El rostro del Rey Olafo se mostraba furioso, aunque sus ojos lo traicionaban, ya que
en ellos brillaba el miedo. Con todas sus fuerzas y toda su desesperación trató de
levantar su martillo una vez más para defenderse de aquellos golpes inevitables que
no tardarían en llegar, pero no le quedaban fuerzas, contra su propia voluntad, su
muñeca temblorosa dejó abandonado su martillo. Intentó gritar de nuevo, pero su
voz se quebró y el pánico se apoderó de sus pulmones. Parecía que eso lo haría
sucumbir, el miedo, pero en lo profundo de su corazón hizo una oración y encontró
algo de paz que calmó su respiración y le hirvió la sangre.
Las palabras del Rey Olafo resonaron en el campo de batalla y, como un regalo del
cielo, rompieron las nubes e incitaron a todos aquellos que las escucharon a
reagruparse. Las fuerzas del rey embistieron por última vez contra la línea enemiga,
forzándola casi a romperse, pero la gran cantidad de enemigos no pudo ser superada.
Los enemigos de Olafo no lo dejarían escapar.
Todas las fuerzas del Rey Olafo se hallaban impotentes ante un espectáculo del que
no podían apartar la mirada.
Con un grito frenético y sus armas dispuestas, Thorir Hund y Kálfr Árnason
golpearon al rey mientras este se arrastraba. La lanza empuñada por Kálfr Árnason
dio una firme cuchillada y se hundió profundamente en el estómago del rey, justo
debajo de la cota de malla que lo protegía. En el mismo instante, la espada de Thorir
Hund se clavó en el cuello del rey, casi separando su cuerpo de su cabeza.
Por un instante, el campo de batalla estuvo igual que los muertos, silencioso y quieto.
Todos estaban asombrados y boquiabiertos. Apenas habría algún alma presente que
no se hubiera convencido de que una era había llegado a su fin. Pues al empapar el
campo la sangre de Sigurðarson empapó el campo, cuando los poderes más allá de la
humanidad se movieron y convirtieron el día en noche, el presagio de lo que estaba
por venir se hizo realidad. Noruega ahora pertenecía a otro.
Más de un alma entendió en ese momento el valor de la sangre que se escurría sobre
la tierra, esa sangre compartida por el rey que aún corría por las venas de uno de
ellos.
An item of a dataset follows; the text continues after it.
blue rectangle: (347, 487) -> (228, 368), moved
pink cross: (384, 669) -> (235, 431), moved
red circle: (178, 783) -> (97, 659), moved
En silencio, los más sabios miraron al medio hermano, Harald.
Pero, para las masas, tal entendimiento no era posible. Un puñado de palabras
rompió el silencio.
—¡Está muerto, muchacho! —gritó Rognvald—. ¡Está muerto! ¡No podemos hacer
nada! ¡Vamos!
Sin perder tiempo para dejarlo llorar, Rognvald agarró a Harald por los hombros y
casi que se lo echó sobre el hombro, obligándolo a ponerse de pie.
—¡VAMOS! —repitió Rognvald—. ¡VAMOS!